Leaf 13

Expressive Code : Dot, Dash, Splash to Gibberish

[Frederick Hammersley, “A Good Line is Hard to Beat;” Will Rawls, Marilou Schultz, “Stab me Digital; “Diego Marcon, “Dolle;” Autumn Chacon, “Sound Waves;” Godrey Reggio, “Once Within A Time.”]

Code is fundamentally a machinic -generated short [getting shorter by the minute] pattern. Real-based codes are short numbers or letters or short-based translation tables used, for example, by banks, diplomatic letters, and now to unlock almost any human function that can then be translated into the “real thing.” Thought, itself, is considered to be a decipherable brain mosaic. Percepts, memories, recombinations, associations, scripts, schemas result, like polyphonic music, from the precise, complex compression, synchronization, and overlay of multiple mechanisms and cellular arrays in the cerebral and other cortices i

I still remember receiving, in the late 1970’s, a white punch card wondrously drawn with an outline heart and tiny holes spelling “I love you!” Frederick Hammersley’s witty computer drawings from 1969—made from the University of New Mexico’s then new mainframe computer—took me back to that historic Valentine’s Day.

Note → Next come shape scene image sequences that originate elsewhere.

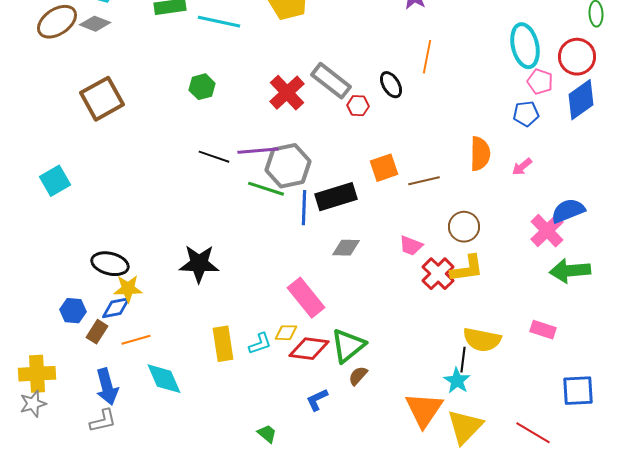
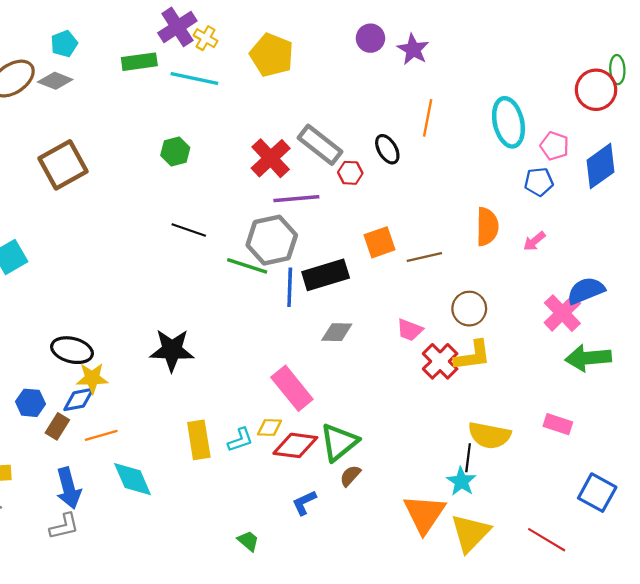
cyan ellipse: (525, 46) -> (508, 122), moved
red circle: (577, 57) -> (596, 90), moved
purple line: (258, 151) -> (296, 199), moved
blue square: (578, 391) -> (597, 493), turned 32

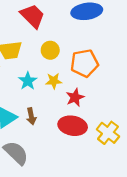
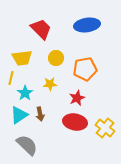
cyan star: (28, 81) -> (25, 93), moved
yellow star: (54, 81) -> (50, 84), moved

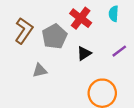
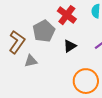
brown L-shape: (24, 31) -> (17, 42), moved

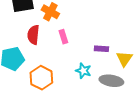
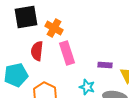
pink rectangle: (63, 37) -> (67, 53), size x1.6

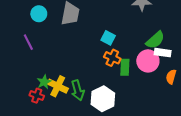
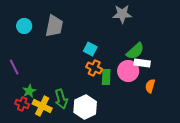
purple line: (28, 42) -> (14, 67), moved
yellow cross: (58, 86) -> (42, 106), moved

This notably cool, abstract color painter interrupted his pictorial trajectory to become a designer of playful, punning images and Fortran-written statements accompanied by wry titles. A new type of concrete poetry resulted from now expressive symbols: jaunty periods, exciting slashes, hasty dashes, and a new evocative geometry of lively circles, zigzags, rectangles, squares. These warmer, suggestive elements later infiltrated his enlarged black and white and chromatic paintings—still hard-edged, but a trifle rollicking. Site Santa Fe mounts a delightful linear hang of multiplying sleeping pills, rolling waves, studded triumphal arch, a parade of marching ovals: all leaving the visitor with dimpled sight.

Choreographer, dancer, and writer Will Rawls abandons this rare comic mood to use broad washes of oil-based ink on large paper to capture improvisational or erroneous movements. His black and white smudged alphabet – looking somewhat like failed or missed targets--mutate across silk screens creating a cornice-spanning banner of misprints. Instead of computer-generated regularity, the artist sees current social codes as a series of dropped letters, missing strokes, blurred or overwritten smears.

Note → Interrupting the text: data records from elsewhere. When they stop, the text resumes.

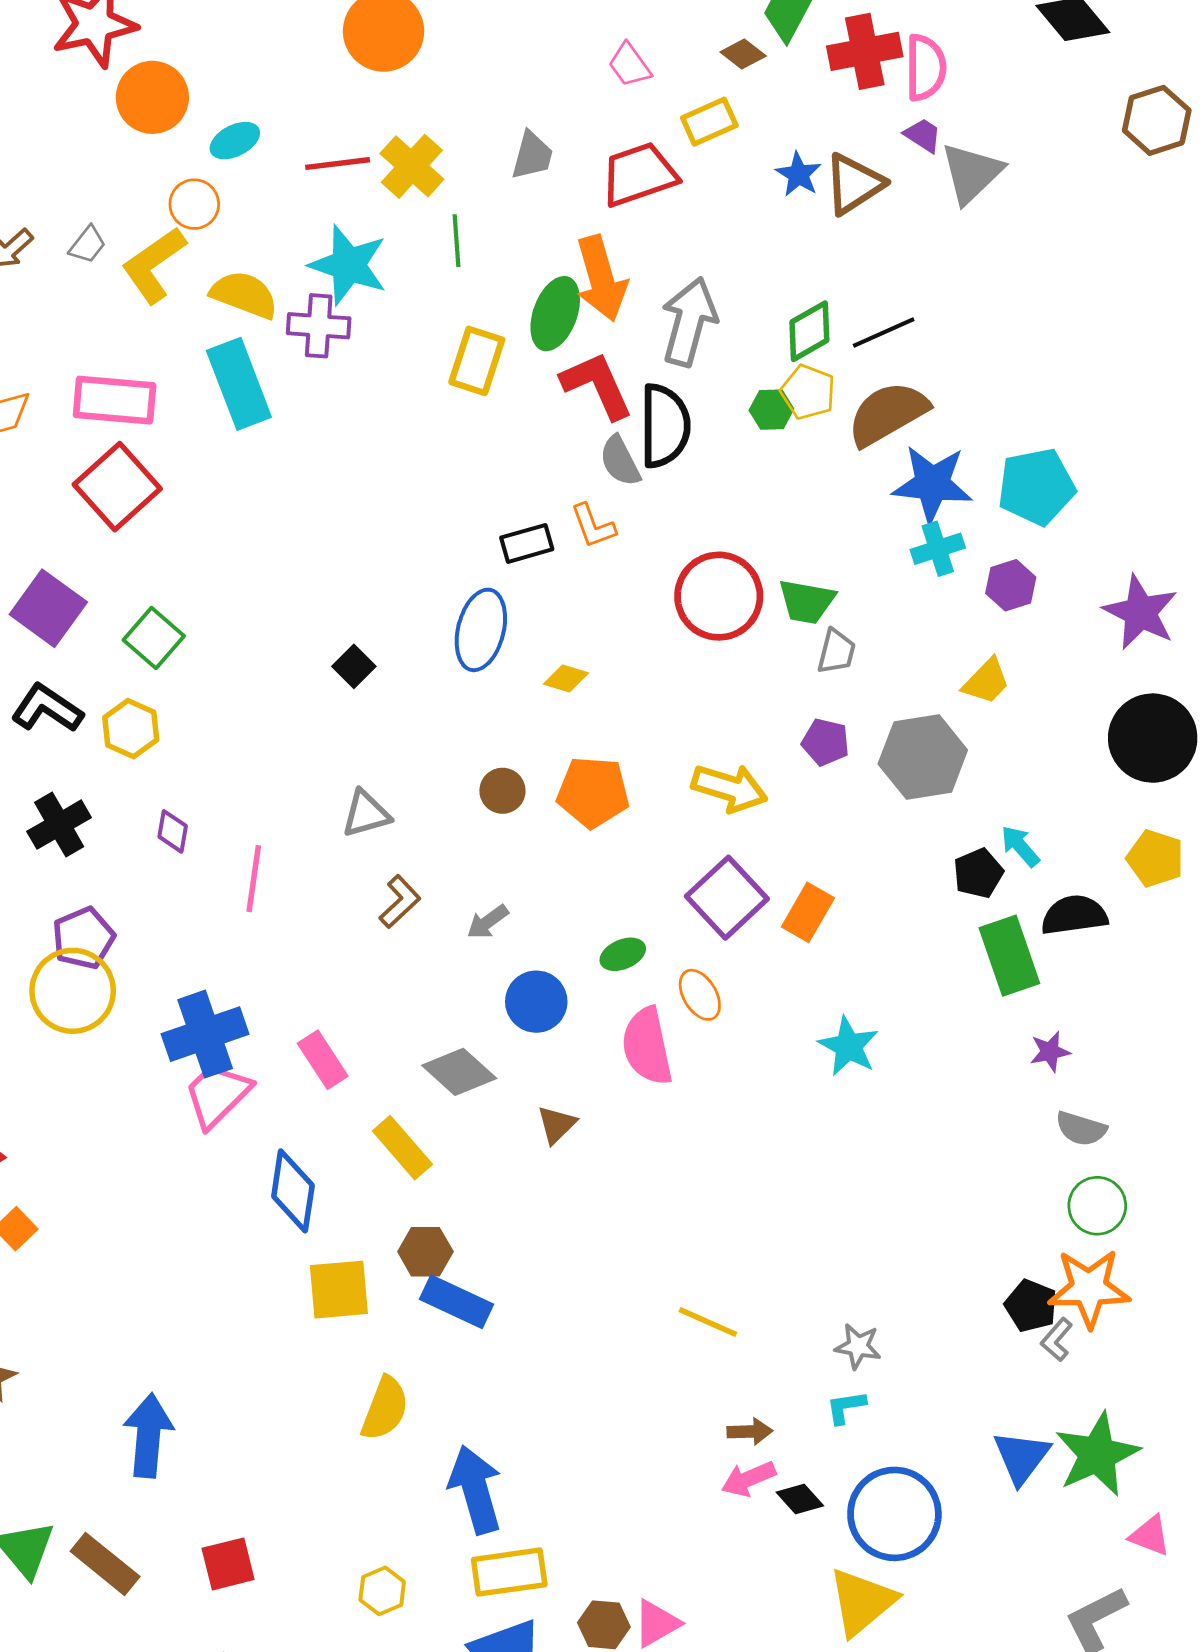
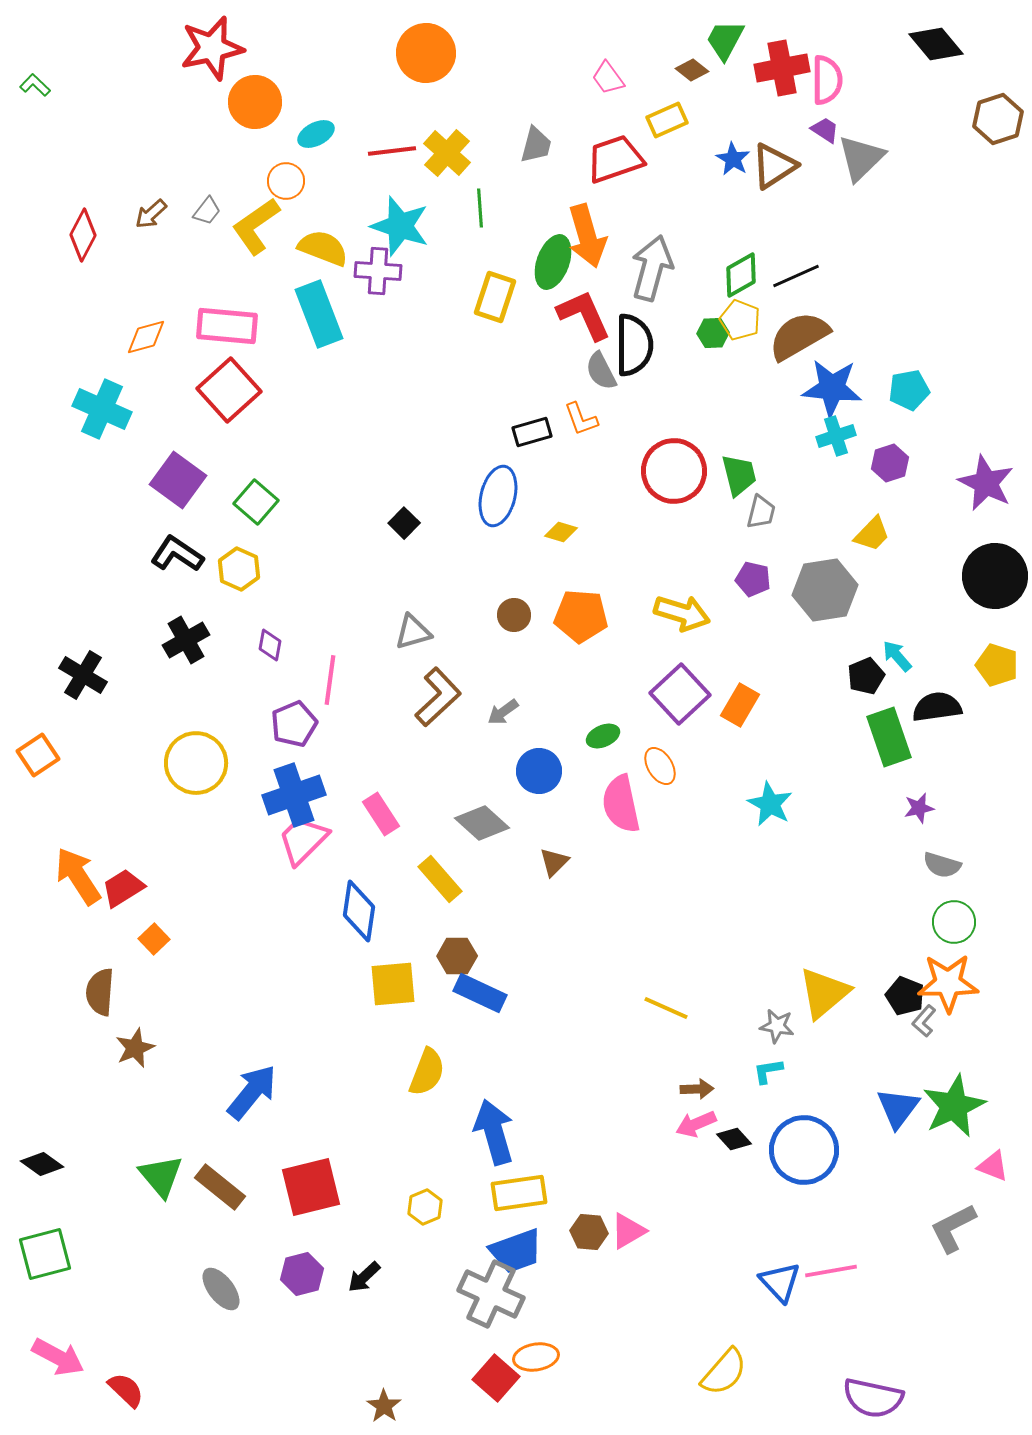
cyan pentagon: (1036, 487) -> (909, 390), size x0.7
green trapezoid: (807, 602) -> (739, 475), turned -114
brown L-shape: (400, 902) -> (438, 697), size x1.5
purple pentagon: (83, 938) -> (294, 724), moved
blue arrow: (148, 1436) -> (252, 1092), turned 34
red square: (228, 1564) -> (311, 1187), size x1.5
yellow triangle: (862, 1602) -> (824, 993), moved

Navajo artist Marilou Schultz creates contemporary tapestries that replicate computer circuit boards –with a difference--on a traditional wooden loom. Her hanging weavings enliven an otherwise shadowy gallery. These weighty woolen textiles, in vibrant organic and metallic-threaded hues, surreptitiously incorporate visual analogies to Dine animal mythology juxtaposed with splintery code. Spider Woman, for example, challenges stark chip geometry adding cultural complexity to the Digital Revolution. Importantly, her work is a powerful reminder [as a Site installation at the Santa Fe Military Museum also does] that Navajo code and Navajo-speaking coders were central to translating secret and deceptive enemy messages during World War II.

This theme of interpretation and misinterpretation culminates in Diego Marcon’s deeply disturbing cinematic sound piece in the adjoining gallery. Its guttural, indecipherable, and anxiety-producing noise, in fact, penetrates the Code gallery even though the unreeling feature remains unseen. Unlike other Site works that have been considered, this is an acoustic piece in which the sound is intrinsic or embedded within the visual. It is not a voice-over or polemical overlay.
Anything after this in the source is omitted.